WORK REQUIRED: Copy each line that includes the string "Salcombe" from the material into your answer.

STUDY MATERIAL:
════════════════
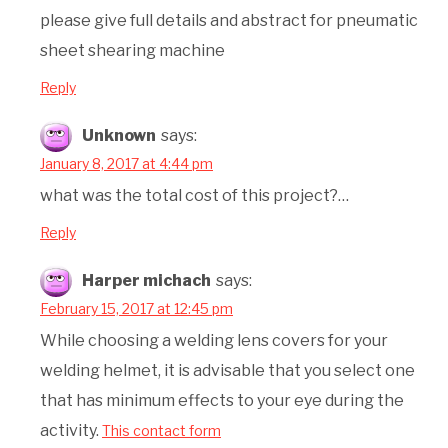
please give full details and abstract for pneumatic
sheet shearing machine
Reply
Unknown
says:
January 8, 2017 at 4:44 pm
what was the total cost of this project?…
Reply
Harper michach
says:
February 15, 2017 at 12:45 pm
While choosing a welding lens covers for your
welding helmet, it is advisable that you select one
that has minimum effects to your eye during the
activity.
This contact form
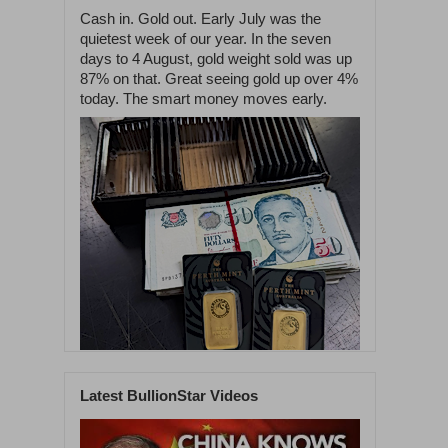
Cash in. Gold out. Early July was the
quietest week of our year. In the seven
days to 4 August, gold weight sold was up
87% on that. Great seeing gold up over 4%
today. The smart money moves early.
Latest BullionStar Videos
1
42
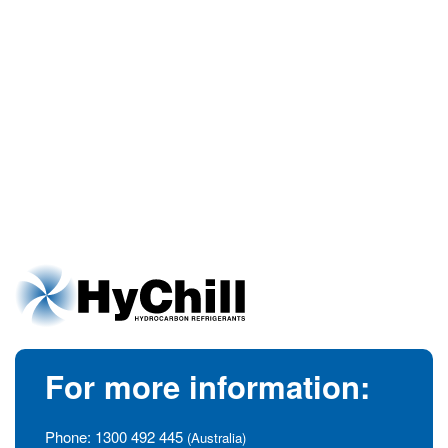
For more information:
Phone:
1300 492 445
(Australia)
════════════════
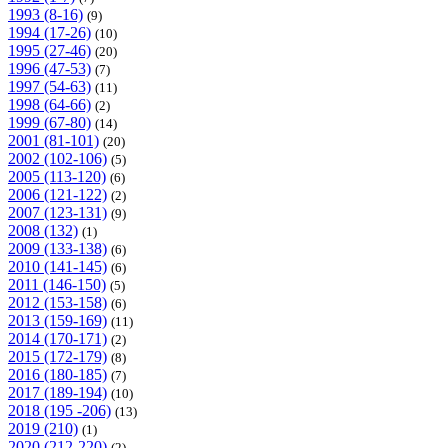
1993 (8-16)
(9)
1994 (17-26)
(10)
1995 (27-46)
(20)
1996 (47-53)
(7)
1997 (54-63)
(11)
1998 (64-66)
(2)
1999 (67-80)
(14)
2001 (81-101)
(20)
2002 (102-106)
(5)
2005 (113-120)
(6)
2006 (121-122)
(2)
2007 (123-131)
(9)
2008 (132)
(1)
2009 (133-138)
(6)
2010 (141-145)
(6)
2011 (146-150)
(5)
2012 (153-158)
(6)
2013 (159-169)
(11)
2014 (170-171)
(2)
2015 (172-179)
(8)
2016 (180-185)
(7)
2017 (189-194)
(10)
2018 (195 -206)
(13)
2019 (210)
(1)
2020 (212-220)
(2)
════════════════
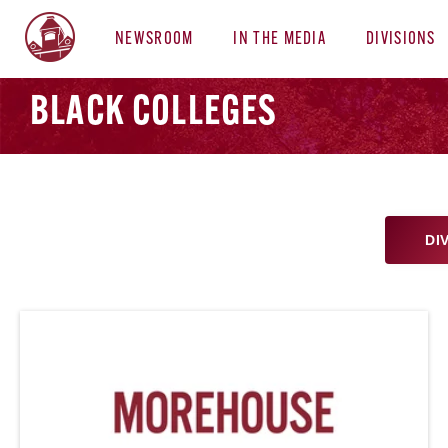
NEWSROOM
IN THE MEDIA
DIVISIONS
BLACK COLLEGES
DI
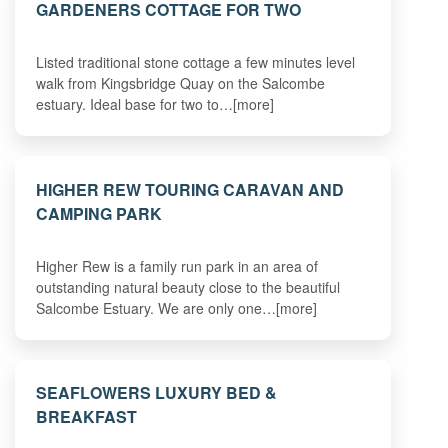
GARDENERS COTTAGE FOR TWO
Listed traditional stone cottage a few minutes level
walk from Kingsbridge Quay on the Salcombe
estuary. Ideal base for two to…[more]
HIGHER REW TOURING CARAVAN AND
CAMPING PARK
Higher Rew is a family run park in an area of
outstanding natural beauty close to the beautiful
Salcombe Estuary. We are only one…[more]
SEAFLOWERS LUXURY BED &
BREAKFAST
════════════════
OUTPUT BELOW:
walk from Kingsbridge Quay on the Salcombe
Salcombe Estuary. We are only one…[more]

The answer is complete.